La commission a indiqué le 22 février 2024 qu’elle envisageait d’imposer une mesure de rééchelonnement des dettes de Mme [O] [U] épouse [J] sur une durée de 36 mois avec une mensualité de remboursement d’un montant de 1343 euros.
Cette décision a été notifiée le 1er mars 2024 à Mme [O] [U] épouse [J] qui l’a contestée le 15 mars 2024. Elle conteste le montant retenu au titre de ses ressources, ainsi que les charges retenues par la Commission, et notamment la non prise en charge de ses dépenses de santé, ainsi que le taux d’intérêts, soulignant que le taux est fixé à 5,07 % alors que ses prêts sont à un taux inférieur. Elle précise devoir remplacer son électroménager.
L’affaire est appelée et examinée à l’audience du 20 juin 2024.
Mme [O] [U] épouse [J] a comparu en personne. Elle a expliqué qu’elle travaille à la BNP depuis 33 ans ; que tant son salaire que son loyer ont augmenté ; que son psychiatre lui prescrit des traitements non pris en charge par la Sécurité sociale pour environ 80 euros par mois ; qu’elle vit seule, ses enfants étant partis. Elle ajoute que sa banque rejetait le paiement de charges courantes pour pouvoir prélever les échéances de ses crédits, ce qui l’a mise en difficulté ; qu’elle a repris aujourd’hui le paiement de ses charges courantes.
Aucun créancier n’a comparu ou n’a usé de la faculté de faire valoir ses prétentions dans les conditions de l’article R.713-4 du Code de la consommation.
L’affaire a été mise en délibéré au 10 septembre 2024, puis prorogée au 4 octobre 2024, jour de prononcé du jugement par mise à disposition au greffe.
MOTIFS DE LA DÉCISION
Sur la recevabilité de la demande
Les conditions de recevabilité de la contestation formée contre la décision de la Commission relative aux mesures qu’elle entend imposer sont régies par les dispositions des articles L.733-10 et R.733-6 du Code de la consommation. En vertu de ces dispositions, une partie peut contester devant le juge des contentieux de la protection les mesures imposées par la Commission dans les trente jours de la notification qui lui en est faite, par déclaration remise ou lettre recommandée avec accusé de réception adressée au secrétariat de la Commission.

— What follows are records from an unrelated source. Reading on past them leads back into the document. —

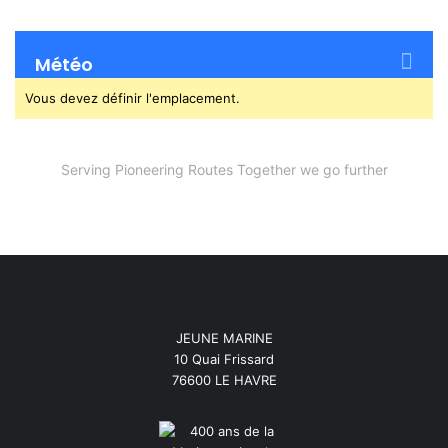
Météo
Vous devez définir l'emplacement.
Serving Pioneering Routes Together we go further
JEUNE MARINE
10 Quai Frissard
76600 LE HAVRE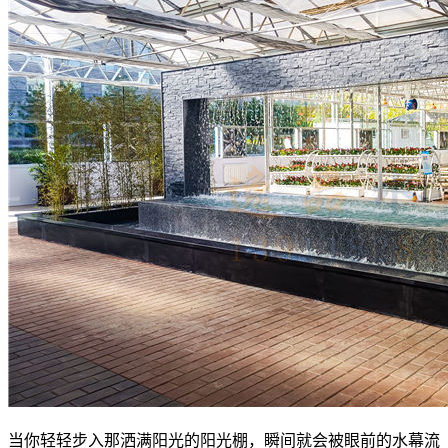
当你轻轻步入那洒满阳光的阳光棚，瞬间就会被眼前的水幕流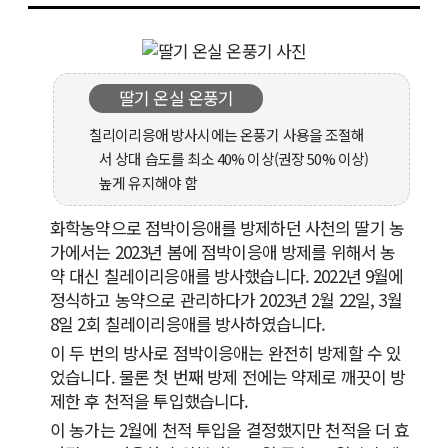
딸기 온실 온풍기
칠리이리응애 방사시에는 온풍기 사용을 조절해
서 상대 습도를 최소 40% 이상(권장 50% 이상)
높게 유지해야 함
화학농약으로 점박이응애를 방제하던 사천의 딸기 농
가에서는 2023년 봄에 점박이응애 방제를 위해서 농
약 대신 칠레이리응애를 방사했습니다. 2022년 9월에
정식하고 농약으로 관리하다가 2023년 2월 22일, 3월
8일 2회 칠레이리응애를 방사하였습니다.
이 두 번의 방사로 점박이응애는 완전히 방제할 수 있
었습니다. 물론 첫 번째 방제 전에는 약제로 깨끗이 방
제한 후 천적을 투입했습니다.
이 농가는 2월에 천적 투입을 결정했지만 천적을 더 효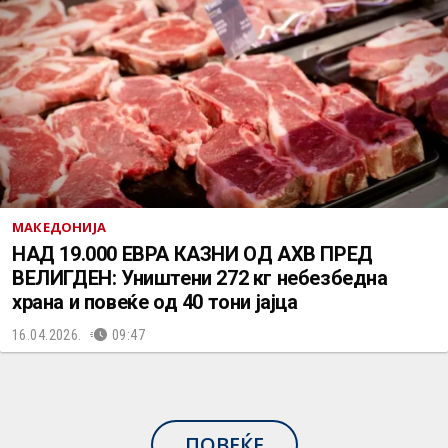
МАКЕДОНИЈА
НАД 19.000 ЕВРА КАЗНИ ОД АХВ ПРЕД
ВЕЛИГДЕН: Уништени 272 кг небезбедна
храна и повеќе од 40 тони јајца
16.04.2026.
09:47
ПОВЕЌЕ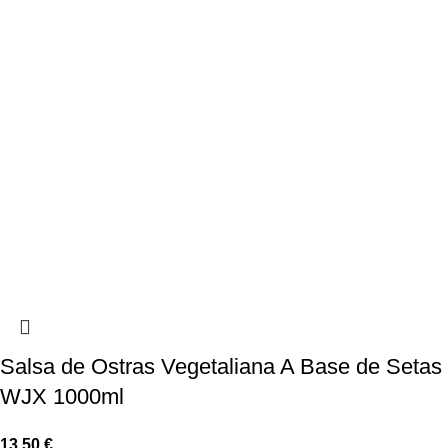
Salsa de Ostras Vegetaliana A Base de Setas
WJX 1000ml
13,50
€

En l’espèce, le recours a été exercé dans les délais légaux.
En conséquence, la demande sera déclarée recevable en la forme.
Sur la contestation des mesures imposées par la Commission
Il ressort de l’article L.733-12 du Code de la consommation que le juge, saisi d’une contestation formée contre les mesures que la Commission entend imposer peut notamment vérifier, même d’office, la validité des créances, des titres qui les constatent ainsi que le montant des sommes réclamées ; il peut également s’assurer que le débiteur se trouve bien dans la situation de surendettement définie à l’article L.711-1 du même code.
En outre, en vertu des dispositions de l’article L.733-13 du Code de la consommation, le juge saisi d’une contestation des mesures imposées par la Commission prend tout ou partie des mesures définies aux articles L.733-1, L.733-4 et L.733-7 du même code. Il peut également prononcer un redressement personnel sans liquidation judiciaire.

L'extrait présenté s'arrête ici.